When checking the entries below, count every line with the word "Selatan", then give only that number.
* * *
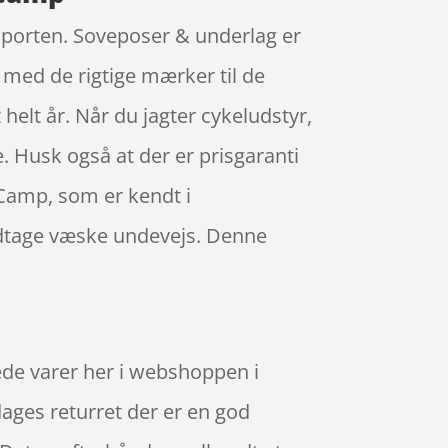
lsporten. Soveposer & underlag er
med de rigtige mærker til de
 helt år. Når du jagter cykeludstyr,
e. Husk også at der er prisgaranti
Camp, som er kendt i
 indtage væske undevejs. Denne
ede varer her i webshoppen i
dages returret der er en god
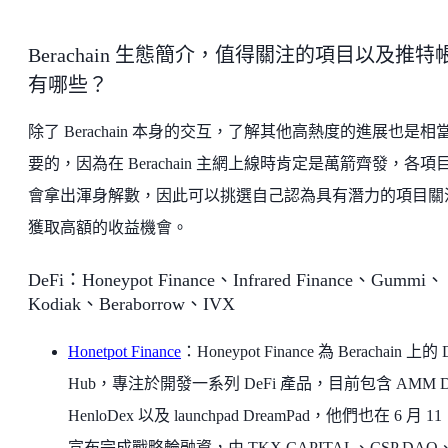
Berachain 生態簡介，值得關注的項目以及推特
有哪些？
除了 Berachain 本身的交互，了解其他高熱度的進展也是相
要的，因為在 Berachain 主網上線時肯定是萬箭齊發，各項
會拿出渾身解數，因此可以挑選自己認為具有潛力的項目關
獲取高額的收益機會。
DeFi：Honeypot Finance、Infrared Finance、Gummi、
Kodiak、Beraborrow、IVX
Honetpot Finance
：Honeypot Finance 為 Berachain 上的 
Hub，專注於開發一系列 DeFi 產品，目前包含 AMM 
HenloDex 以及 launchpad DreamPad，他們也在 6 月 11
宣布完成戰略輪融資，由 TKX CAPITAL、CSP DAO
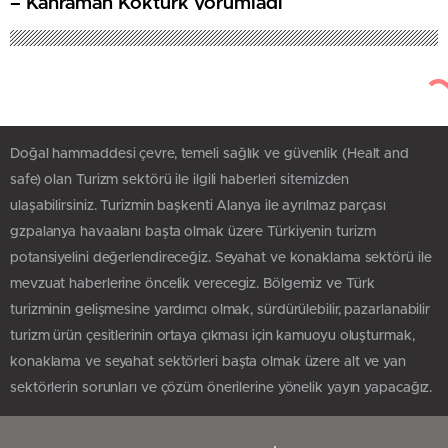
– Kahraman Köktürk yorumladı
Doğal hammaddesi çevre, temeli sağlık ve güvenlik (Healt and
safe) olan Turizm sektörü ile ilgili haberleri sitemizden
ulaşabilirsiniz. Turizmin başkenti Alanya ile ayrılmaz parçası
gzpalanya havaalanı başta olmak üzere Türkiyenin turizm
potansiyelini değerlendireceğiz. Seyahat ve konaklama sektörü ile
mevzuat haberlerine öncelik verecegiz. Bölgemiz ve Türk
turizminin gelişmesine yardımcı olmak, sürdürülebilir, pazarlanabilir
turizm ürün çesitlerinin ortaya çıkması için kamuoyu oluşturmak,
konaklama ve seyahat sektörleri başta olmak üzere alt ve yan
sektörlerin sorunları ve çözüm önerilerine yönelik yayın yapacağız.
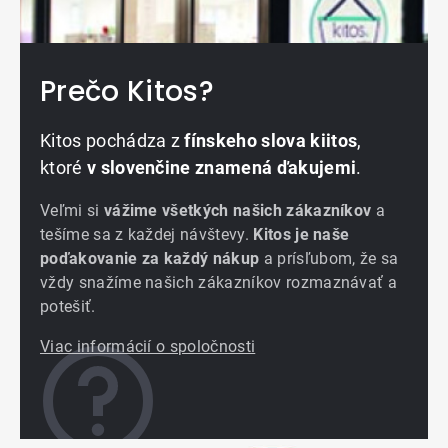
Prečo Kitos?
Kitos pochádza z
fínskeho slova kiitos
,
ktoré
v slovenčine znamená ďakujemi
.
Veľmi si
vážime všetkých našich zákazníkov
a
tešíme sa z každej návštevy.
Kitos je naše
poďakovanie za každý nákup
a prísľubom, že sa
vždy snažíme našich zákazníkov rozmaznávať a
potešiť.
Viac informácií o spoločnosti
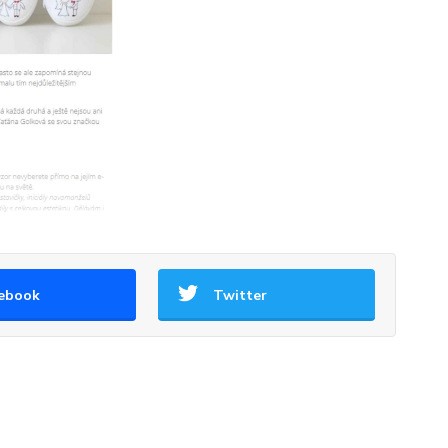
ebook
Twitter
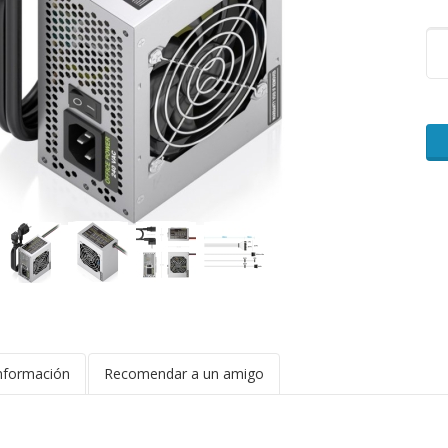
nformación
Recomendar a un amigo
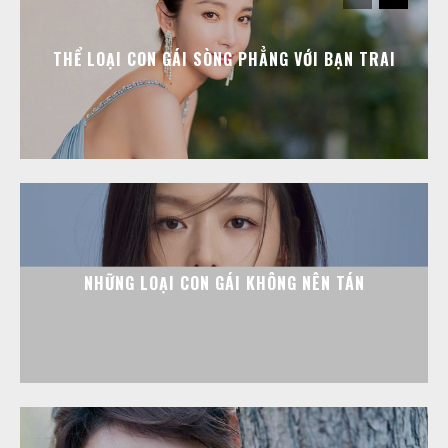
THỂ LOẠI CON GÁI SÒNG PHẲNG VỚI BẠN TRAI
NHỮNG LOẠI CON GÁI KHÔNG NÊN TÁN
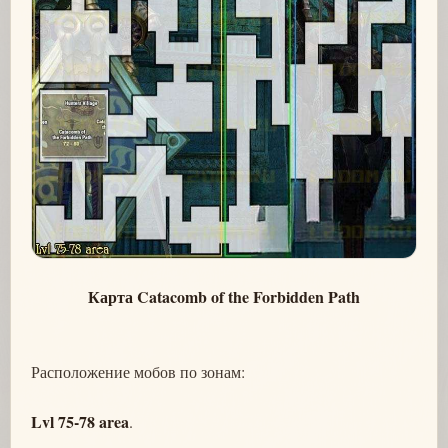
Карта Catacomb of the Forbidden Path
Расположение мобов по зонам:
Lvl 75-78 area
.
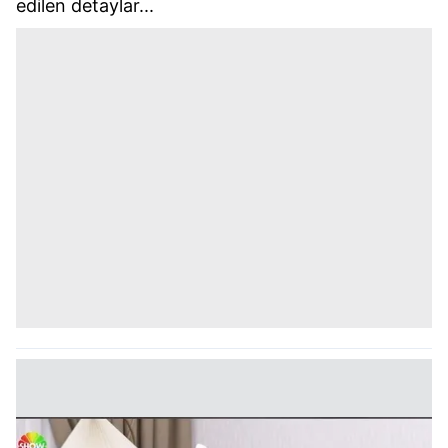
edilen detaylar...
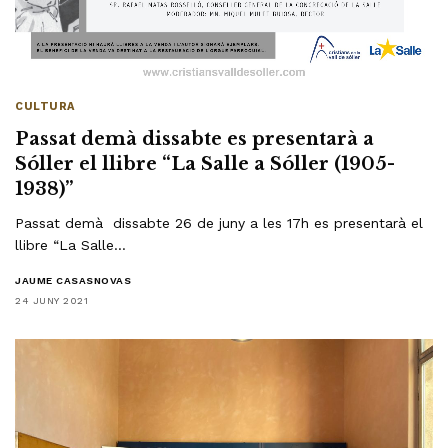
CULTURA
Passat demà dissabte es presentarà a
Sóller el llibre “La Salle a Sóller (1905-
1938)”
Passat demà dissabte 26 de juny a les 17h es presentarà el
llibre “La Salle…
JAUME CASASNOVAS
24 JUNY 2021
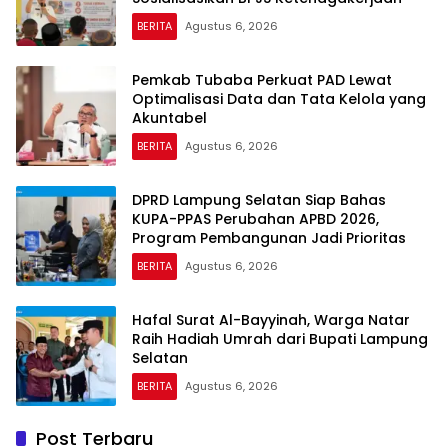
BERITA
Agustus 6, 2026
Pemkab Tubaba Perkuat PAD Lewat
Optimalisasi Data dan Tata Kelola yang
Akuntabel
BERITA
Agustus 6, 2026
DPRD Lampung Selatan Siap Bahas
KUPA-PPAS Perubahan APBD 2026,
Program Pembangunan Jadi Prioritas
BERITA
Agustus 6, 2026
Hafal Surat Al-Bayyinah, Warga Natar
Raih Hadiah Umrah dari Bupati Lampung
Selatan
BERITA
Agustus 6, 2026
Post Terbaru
* * *
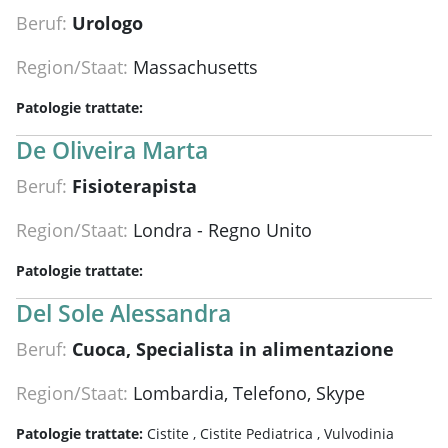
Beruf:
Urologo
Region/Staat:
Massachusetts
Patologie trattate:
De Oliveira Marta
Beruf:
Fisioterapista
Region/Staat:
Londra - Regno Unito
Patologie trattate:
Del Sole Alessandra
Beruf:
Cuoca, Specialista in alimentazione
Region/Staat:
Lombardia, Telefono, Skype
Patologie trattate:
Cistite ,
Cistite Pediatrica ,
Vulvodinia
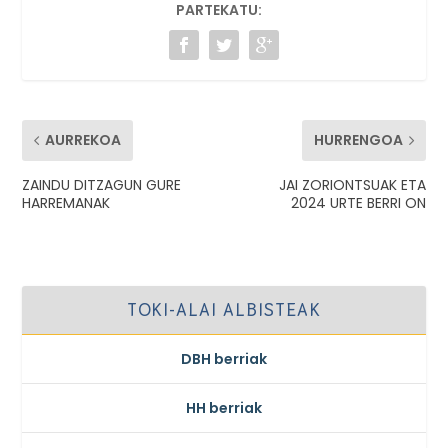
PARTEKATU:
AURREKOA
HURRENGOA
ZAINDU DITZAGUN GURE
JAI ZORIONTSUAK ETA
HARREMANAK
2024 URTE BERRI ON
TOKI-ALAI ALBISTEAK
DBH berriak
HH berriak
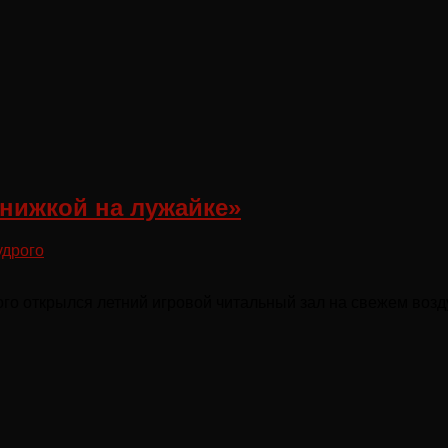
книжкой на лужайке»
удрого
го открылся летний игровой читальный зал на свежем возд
* * *
### Task answer
2